Word Splitting Internals: How Bash And Posix Shells Handle Ifs

Understanding Word Splitting

Word splitting refers to the way bash and other POSIX-compatible shells parse input strings into words. It is the process by which shells take input and break it up into discrete words that can then be processed by commands. Understanding how word splitting works is crucial for writing robust shell scripts that handle input safely.

Word splitting occurs when shells read input, whether that input comes from the user’s typing at an interactive prompt, from a script that is being executed, or from a variable’s value. The shell takes this input and splits it or tokenizes it into words and operators by looking for separators and whitespace. The key separators shells use are spaces, tabs, and newlines, but the value of a special shell variable called IFS (Internal Field Separator) also plays a role.

When word splitting takes place on a string of input, it can lead to unexpected consequences. If the input contains spaces or other separators, it will be split into multiple words rather than being preserved as a single word. This can cause commands and scripts to misinterpret the intent of the input. Quoting input is necessary to inhibit word splitting in cases where a string should be treated as a single word.

Table of Contents

The Internal Implementation

Understanding the internal handling of word splitting gives shell users much more control and ability to write scripts that account for this central shell behavior.

The core mechanics of word splitting center around the shell’s parser which takes each line of input and divides into an array of words. This parser uses whitespace and delimiters as triggers to divide input. The key configuration that controls what counts as a delimiter is the IFS variable.

IFS stands for Internal Field Separator. This variable defines what counts as whitespace and delimiters for the purposes of splitting input into words. The default value consists of a space, tab, and newline character. But it can be configured to use other separators.

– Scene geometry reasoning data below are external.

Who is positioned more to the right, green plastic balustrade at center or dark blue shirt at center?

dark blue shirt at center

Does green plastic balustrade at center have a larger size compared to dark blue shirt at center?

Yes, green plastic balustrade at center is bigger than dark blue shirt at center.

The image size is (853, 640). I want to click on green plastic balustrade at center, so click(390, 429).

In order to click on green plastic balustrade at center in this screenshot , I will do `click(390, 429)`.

A critical distinction comes between unquoted and quoted strings. When a string is unquoted, the shellparser readily splits it on spaces or other IFS delimiters. But using quotes around a string inhibits this splitting. This allows strings with spacesand IFS separators to be preserved as a single word.

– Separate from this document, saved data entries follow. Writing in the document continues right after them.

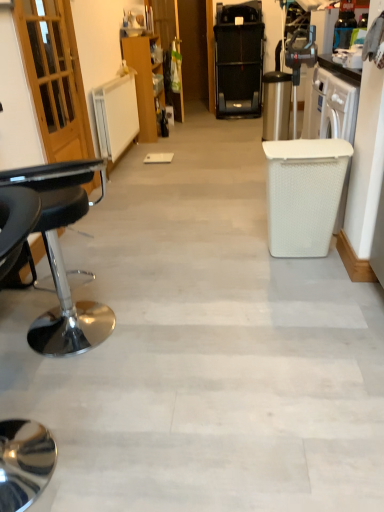 Question: Does black leather stool at left have a lesser height compared to wooden cabinet at center?

Choices:
 (A) no
 (B) yes

Answer: (B)

Question: Can you see black leather stool at left touching wooden cabinet at center?

Choices:
 (A) yes
 (B) no

Answer: (B)

Question: From a real-world perspective, does black leather stool at left sit lower than wooden cabinet at center?

Choices:
 (A) yes
 (B) no

Answer: (A)

Question: Does black leather stool at left have a greater width compared to wooden cabinet at center?

Choices:
 (A) no
 (B) yes

Answer: (B)

Question: Is black leather stool at left not within wooden cabinet at center?

Choices:
 (A) yes
 (B) no

Answer: (A)

Question: Does black leather stool at left turn towards wooden cabinet at center?

Choices:
 (A) yes
 (B) no

Answer: (A)

Question: Is the position of black plastic treadmill at upper center less distant than that of wooden cabinet at center?

Choices:
 (A) yes
 (B) no

Answer: (B)

Question: Is the position of black plastic treadmill at upper center more distant than that of wooden cabinet at center?

Choices:
 (A) yes
 (B) no

Answer: (A)

Question: From the image's perspective, is black plastic treadmill at upper center under wooden cabinet at center?

Choices:
 (A) no
 (B) yes

Answer: (A)

Question: From the image's perspective, does black plastic treadmill at upper center appear higher than wooden cabinet at center?

Choices:
 (A) no
 (B) yes

Answer: (B)

Question: Is black plastic treadmill at upper center positioned with its back to wooden cabinet at center?

Choices:
 (A) no
 (B) yes

Answer: (A)

Question: Is black plastic treadmill at upper center to the right of wooden cabinet at center from the viewer's perspective?

Choices:
 (A) no
 (B) yes

Answer: (B)

Question: From a real-world perspective, is black leather stool at left positioned under black plastic treadmill at upper center based on gravity?

Choices:
 (A) no
 (B) yes

Answer: (B)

Examples and Demonstrations

Seeing some examples of word splitting at work helps illustrate this key shell behavior.

Here is a simple example showing word splitting in action:

input="one two three"
for x in $input; do
  echo $x
done

This loops over the split words in $input, causing it to print “one”, “two”, and “three” on separate lines. Without the quotes around $input, it underwent word splitting on spaces.

We can see the difference with quotes:

input="one two three"
for x in "$input"; do
  echo $x
done

Now it preserves the entire string as a single word, printing “one two three”.

In addition to spaces, the contents of IFS split words:

IFS=.
input=127.0.0.1
echo $input

This prints out “127” “0” “0” “1” on separate lines, split on the period from IFS.

These examples demonstrate how unquoted expansions and IFS cause word splitting behavior leading spaces, tabs, and other delimiters to break up strings.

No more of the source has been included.